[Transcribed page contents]
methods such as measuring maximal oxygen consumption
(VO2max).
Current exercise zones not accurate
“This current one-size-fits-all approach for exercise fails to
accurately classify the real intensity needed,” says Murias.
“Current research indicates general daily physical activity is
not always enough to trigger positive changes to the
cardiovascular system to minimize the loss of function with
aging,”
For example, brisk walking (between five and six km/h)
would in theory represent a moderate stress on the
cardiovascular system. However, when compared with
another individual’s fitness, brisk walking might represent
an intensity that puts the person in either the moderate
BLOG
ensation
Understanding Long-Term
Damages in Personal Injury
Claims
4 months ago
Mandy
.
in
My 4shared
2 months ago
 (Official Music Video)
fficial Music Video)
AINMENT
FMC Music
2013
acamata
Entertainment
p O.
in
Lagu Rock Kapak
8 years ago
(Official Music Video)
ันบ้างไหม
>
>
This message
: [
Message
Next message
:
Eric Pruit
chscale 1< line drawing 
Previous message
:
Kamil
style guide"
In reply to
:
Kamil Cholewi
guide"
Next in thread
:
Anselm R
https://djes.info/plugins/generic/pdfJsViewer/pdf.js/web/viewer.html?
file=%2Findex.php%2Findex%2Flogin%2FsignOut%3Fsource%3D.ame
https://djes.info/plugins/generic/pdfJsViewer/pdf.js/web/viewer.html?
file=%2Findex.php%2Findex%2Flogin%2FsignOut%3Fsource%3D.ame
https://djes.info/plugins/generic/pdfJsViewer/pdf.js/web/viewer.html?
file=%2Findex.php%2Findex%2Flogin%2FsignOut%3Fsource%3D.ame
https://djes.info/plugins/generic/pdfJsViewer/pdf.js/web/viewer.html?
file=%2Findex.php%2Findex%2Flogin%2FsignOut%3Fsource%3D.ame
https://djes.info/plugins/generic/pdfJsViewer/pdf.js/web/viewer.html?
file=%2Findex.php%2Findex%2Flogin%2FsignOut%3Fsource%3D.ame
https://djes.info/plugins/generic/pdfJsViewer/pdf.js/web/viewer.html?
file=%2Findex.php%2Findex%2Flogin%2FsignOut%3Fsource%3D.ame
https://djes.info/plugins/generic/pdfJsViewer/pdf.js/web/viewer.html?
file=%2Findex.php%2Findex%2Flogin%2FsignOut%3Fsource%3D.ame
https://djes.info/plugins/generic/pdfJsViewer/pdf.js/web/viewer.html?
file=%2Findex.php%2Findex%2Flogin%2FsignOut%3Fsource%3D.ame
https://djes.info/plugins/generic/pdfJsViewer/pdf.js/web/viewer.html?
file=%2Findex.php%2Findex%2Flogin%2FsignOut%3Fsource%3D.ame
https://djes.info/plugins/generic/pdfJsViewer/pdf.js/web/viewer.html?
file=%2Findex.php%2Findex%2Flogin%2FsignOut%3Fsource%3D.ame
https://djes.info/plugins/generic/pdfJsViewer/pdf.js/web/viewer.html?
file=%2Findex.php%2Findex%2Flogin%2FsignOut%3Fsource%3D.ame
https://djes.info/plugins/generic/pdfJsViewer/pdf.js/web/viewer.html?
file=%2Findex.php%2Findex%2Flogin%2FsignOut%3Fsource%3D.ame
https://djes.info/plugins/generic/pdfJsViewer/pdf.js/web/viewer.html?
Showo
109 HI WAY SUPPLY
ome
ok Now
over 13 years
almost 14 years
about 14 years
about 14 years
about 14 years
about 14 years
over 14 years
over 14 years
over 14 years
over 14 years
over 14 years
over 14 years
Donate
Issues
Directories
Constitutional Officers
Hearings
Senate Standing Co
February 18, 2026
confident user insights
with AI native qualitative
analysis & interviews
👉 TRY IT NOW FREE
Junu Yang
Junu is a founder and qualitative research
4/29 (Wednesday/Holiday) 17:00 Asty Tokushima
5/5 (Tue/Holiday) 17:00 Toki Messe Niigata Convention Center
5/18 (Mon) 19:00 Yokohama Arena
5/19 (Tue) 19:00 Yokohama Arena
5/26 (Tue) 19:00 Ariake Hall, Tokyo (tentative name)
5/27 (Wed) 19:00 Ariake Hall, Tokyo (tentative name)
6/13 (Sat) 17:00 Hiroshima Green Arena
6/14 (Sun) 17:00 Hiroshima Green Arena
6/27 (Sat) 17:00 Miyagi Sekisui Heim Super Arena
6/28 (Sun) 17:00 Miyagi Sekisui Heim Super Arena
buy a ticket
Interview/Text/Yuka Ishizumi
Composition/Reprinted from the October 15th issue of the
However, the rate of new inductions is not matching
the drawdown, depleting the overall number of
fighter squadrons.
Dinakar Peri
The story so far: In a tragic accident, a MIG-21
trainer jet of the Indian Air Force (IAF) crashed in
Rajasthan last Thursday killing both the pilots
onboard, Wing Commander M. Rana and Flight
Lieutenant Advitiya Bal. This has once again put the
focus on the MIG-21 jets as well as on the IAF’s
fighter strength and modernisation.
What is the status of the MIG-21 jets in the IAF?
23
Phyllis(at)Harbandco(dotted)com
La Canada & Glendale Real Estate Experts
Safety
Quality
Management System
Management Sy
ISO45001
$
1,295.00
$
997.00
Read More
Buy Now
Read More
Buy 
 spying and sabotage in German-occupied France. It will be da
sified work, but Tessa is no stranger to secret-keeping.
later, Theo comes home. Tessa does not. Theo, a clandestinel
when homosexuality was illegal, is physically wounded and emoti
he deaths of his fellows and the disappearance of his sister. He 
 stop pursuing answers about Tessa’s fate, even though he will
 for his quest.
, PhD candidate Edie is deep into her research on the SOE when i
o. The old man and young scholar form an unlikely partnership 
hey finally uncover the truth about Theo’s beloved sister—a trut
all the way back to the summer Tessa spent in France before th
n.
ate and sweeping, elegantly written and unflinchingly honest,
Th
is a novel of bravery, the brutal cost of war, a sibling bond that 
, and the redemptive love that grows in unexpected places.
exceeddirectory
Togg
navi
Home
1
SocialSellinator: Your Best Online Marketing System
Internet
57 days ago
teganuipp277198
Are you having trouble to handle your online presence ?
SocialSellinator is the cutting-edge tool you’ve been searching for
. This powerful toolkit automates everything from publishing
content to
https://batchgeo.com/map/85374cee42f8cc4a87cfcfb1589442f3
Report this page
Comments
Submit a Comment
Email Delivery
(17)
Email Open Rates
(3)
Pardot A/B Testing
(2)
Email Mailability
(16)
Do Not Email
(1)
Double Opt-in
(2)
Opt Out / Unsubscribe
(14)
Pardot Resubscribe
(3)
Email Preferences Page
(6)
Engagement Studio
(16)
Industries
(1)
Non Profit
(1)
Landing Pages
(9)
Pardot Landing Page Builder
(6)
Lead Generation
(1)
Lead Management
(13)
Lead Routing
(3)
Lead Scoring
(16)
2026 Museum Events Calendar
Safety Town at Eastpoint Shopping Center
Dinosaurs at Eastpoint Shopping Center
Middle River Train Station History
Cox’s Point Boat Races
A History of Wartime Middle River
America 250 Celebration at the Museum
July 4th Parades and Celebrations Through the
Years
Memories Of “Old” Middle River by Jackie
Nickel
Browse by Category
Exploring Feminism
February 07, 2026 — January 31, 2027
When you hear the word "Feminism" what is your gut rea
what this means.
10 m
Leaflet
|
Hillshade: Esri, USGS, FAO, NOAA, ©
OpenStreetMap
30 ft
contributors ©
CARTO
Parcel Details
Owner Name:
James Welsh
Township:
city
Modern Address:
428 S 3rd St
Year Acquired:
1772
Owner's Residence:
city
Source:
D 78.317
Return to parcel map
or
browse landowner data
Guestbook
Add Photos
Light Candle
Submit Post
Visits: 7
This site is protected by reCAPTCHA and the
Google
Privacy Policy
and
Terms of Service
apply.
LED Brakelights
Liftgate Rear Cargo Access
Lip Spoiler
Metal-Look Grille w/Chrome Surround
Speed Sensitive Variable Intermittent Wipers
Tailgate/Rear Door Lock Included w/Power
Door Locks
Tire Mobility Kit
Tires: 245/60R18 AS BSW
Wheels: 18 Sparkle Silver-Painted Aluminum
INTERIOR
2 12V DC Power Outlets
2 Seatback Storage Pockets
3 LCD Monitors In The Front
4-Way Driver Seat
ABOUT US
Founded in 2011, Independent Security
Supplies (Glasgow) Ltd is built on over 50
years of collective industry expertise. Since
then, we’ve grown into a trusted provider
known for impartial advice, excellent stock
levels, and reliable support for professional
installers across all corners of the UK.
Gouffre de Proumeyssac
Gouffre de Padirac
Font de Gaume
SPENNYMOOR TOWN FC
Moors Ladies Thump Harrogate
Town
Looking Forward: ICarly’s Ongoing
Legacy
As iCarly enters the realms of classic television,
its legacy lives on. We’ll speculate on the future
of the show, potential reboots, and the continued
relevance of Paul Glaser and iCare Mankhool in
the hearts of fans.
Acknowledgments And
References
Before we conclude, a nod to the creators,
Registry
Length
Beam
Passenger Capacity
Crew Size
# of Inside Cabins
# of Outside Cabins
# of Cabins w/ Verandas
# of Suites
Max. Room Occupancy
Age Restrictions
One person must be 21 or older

◆ Prompt ◆
Only a word-for-word repetition of the lines from the one containing "428 S 3rd St" to the final line of the data above counts as the answer.

◆ Task response ◆
428 S 3rd St
Year Acquired:
1772
Owner's Residence:
city
Source:
D 78.317
Return to parcel map
or
browse landowner data
Guestbook
Add Photos
Light Candle
Submit Post
Visits: 7
This site is protected by reCAPTCHA and the
Google
Privacy Policy
and
Terms of Service
apply.
LED Brakelights
Liftgate Rear Cargo Access
Lip Spoiler
Metal-Look Grille w/Chrome Surround
Speed Sensitive Variable Intermittent Wipers
Tailgate/Rear Door Lock Included w/Power
Door Locks
Tire Mobility Kit
Tires: 245/60R18 AS BSW
Wheels: 18 Sparkle Silver-Painted Aluminum
INTERIOR
2 12V DC Power Outlets
2 Seatback Storage Pockets
3 LCD Monitors In The Front
4-Way Driver Seat
ABOUT US
Founded in 2011, Independent Security
Supplies (Glasgow) Ltd is built on over 50
years of collective industry expertise. Since
then, we’ve grown into a trusted provider
known for impartial advice, excellent stock
levels, and reliable support for professional
installers across all corners of the UK.
Gouffre de Proumeyssac
Gouffre de Padirac
Font de Gaume
SPENNYMOOR TOWN FC
Moors Ladies Thump Harrogate
Town
Looking Forward: ICarly’s Ongoing
Legacy
As iCarly enters the realms of classic television,
its legacy lives on. We’ll speculate on the future
of the show, potential reboots, and the continued
relevance of Paul Glaser and iCare Mankhool in
the hearts of fans.
Acknowledgments And
References
Before we conclude, a nod to the creators,
Registry
Length
Beam
Passenger Capacity
Crew Size
# of Inside Cabins
# of Outside Cabins
# of Cabins w/ Verandas
# of Suites
Max. Room Occupancy
Age Restrictions
One person must be 21 or older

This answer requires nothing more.